We believe that a larger multi-centre randomised controlled trial to investigate the effectiveness of this intervention is now warranted. Prior to this, further training is required to ensure motivation interviewing meets the accepted proficiency thresholds. Inclusion criteria should be reviewed to optimise participant recruitment and clinic activity assessed. This study demonstrated this combined behavioural change driven approach maintained high levels of engagement. There is already a commercially available CE-marked smartphone glucose management application GDm-Health [15] embedded within the clinical pathway for women with GDM at the study site, which has previously shown high levels of patient engagement, compliance and usage [26]. Given that + Stay-Active was found to be feasible and acceptable, an additional functionality to apps such as GDm-Health could be considered, improving usability and accessibility allowing users to observe the direct impact of PA of their blood glucose control.

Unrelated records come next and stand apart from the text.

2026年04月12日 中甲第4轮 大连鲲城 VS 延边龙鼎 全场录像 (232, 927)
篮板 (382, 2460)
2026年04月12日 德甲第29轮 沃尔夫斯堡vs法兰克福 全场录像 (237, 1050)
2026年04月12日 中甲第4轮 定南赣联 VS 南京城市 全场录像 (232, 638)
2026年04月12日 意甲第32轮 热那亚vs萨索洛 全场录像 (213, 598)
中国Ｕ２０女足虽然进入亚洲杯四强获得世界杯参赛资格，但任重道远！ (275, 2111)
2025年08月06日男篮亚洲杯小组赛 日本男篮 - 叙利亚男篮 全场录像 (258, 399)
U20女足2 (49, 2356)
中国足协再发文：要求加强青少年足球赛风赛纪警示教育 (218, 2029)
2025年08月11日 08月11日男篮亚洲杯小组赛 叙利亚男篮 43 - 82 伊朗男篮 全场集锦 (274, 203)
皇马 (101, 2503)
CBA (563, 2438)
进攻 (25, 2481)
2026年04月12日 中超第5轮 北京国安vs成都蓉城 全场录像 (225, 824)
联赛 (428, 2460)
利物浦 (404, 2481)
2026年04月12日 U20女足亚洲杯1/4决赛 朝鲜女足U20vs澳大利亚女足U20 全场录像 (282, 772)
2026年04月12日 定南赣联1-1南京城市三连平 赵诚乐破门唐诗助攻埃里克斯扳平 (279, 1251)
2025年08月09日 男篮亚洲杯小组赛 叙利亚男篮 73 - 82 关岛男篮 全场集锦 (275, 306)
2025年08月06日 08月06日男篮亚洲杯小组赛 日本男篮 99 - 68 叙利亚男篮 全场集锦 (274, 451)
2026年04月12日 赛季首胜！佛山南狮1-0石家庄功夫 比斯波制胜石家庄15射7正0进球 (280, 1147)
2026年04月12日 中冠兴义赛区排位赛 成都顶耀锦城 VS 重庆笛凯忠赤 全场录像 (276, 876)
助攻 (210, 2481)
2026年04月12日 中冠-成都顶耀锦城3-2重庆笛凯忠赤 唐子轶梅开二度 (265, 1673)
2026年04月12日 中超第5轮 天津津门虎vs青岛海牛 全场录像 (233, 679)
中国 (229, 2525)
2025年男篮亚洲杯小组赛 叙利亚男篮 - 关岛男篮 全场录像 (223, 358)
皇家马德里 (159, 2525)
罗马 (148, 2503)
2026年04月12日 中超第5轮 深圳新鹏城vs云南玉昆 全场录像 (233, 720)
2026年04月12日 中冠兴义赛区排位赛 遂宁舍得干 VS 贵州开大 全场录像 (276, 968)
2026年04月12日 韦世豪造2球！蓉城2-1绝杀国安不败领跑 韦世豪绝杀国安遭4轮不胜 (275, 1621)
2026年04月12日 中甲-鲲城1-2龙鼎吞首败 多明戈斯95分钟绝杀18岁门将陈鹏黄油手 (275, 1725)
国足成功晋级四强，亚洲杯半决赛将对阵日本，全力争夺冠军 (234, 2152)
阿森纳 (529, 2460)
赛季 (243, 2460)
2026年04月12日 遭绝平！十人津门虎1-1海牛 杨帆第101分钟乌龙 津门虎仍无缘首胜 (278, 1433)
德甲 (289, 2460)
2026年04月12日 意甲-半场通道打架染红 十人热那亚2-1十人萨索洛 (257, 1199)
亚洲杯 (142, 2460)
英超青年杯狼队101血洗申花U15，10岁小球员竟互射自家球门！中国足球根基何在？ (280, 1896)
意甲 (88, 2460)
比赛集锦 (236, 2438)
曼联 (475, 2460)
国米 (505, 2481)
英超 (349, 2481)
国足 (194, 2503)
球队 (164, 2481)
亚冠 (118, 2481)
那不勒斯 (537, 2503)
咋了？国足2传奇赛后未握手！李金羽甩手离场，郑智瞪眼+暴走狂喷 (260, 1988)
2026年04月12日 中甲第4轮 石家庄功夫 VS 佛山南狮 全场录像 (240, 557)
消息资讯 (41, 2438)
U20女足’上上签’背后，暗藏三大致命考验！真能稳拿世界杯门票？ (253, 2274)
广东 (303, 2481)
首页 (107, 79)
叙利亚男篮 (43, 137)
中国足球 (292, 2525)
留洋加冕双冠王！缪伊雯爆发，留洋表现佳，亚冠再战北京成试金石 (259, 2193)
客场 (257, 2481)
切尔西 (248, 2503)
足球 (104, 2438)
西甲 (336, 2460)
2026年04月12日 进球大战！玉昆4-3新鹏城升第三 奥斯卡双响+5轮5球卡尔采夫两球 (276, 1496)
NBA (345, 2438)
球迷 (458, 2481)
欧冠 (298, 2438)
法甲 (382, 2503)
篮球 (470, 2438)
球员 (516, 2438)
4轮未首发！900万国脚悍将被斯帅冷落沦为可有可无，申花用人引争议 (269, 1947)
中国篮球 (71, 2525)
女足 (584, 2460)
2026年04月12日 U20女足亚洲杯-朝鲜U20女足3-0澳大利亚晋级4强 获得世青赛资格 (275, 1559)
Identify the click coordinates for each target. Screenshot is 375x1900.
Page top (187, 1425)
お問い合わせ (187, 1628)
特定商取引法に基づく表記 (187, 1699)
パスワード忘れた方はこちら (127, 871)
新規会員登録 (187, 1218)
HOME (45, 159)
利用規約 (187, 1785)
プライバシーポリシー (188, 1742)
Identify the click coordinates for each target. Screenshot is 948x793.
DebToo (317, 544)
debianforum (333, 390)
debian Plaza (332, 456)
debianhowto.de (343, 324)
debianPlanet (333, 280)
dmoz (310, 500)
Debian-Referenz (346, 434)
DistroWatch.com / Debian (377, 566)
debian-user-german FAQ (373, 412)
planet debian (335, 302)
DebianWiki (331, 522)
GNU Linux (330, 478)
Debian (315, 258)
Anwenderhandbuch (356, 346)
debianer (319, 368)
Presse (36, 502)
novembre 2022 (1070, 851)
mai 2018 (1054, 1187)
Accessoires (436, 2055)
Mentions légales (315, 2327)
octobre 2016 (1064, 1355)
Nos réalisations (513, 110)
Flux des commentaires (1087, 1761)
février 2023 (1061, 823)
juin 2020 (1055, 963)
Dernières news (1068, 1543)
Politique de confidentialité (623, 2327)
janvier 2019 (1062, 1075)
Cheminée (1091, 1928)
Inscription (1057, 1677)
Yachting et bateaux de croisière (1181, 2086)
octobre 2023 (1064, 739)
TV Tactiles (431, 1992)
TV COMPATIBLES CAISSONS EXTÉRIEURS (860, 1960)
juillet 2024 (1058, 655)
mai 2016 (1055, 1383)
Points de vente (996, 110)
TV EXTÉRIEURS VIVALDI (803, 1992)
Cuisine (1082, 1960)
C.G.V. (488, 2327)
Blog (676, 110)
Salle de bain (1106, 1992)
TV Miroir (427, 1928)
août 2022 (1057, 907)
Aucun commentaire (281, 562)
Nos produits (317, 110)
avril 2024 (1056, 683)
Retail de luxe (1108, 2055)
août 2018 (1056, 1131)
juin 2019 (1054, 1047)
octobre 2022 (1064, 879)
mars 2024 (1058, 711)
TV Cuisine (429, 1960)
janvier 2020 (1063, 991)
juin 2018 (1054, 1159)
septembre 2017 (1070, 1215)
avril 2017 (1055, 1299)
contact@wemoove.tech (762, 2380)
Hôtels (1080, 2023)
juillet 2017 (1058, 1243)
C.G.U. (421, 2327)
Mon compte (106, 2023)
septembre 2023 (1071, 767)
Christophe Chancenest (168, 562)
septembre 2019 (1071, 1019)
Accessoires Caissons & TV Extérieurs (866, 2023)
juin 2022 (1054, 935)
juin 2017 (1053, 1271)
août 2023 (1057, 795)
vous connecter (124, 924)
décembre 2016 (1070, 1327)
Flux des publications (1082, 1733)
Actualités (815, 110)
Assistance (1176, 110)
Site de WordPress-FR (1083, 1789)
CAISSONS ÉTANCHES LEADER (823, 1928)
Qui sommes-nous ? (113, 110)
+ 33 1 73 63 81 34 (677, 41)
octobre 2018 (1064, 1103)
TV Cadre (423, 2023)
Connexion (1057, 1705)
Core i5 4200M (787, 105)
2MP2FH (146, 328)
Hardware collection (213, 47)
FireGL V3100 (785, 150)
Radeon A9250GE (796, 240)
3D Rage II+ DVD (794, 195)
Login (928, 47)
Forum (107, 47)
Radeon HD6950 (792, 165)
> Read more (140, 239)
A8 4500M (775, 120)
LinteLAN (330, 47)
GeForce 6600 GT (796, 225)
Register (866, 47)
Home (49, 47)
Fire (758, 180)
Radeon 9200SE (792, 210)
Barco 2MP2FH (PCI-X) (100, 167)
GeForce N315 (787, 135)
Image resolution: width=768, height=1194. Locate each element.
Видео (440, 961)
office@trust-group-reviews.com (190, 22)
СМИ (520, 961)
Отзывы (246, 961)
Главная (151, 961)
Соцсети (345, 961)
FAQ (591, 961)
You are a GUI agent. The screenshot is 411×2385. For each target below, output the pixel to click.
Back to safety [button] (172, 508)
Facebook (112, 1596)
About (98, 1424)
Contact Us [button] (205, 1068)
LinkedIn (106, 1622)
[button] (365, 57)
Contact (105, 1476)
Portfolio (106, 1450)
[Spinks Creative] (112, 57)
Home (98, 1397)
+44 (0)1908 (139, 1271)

Further work to assess whether this intervention model could be transferred to other populations of pregnant women or non-pregnant patients with comorbidities to evaulated PA and clinical outcomes, is required.

Strengths and limitations of this study

This study used several outcomes to provide evidence on the feasibility and acceptability of this complex intervention. However, the study design and size was not powered to determine intervention efficacy or clinical effectiveness. It was within a single centre, non-randomised and lacked a control group. The study partially recruited during the COVID-19 pandemic, meaning that interviews were remote and opportunities for exercise outside the home may have been limited for some women. Therefore, conclusions cannot be drawn regarding effectiveness of the intervention. Participation was not mandatory, which may have resulted in a selection bias towards those who have a tendency/preference to undertake higher levels of PA.

Conclusions

The delivery of this combined intervention designed to support PA in pregnant women was feasible and well accepted. Recruitment rate was lower than expected and affected by the COVID pandemic. Retention rates were satisfactory and there was a high level of participant compliance with PA measurements and engagement throughout the study. A future RCT to explore the efficacy of this intervention to increase PA and evaluate the effect on clinical outcomes would be feasible.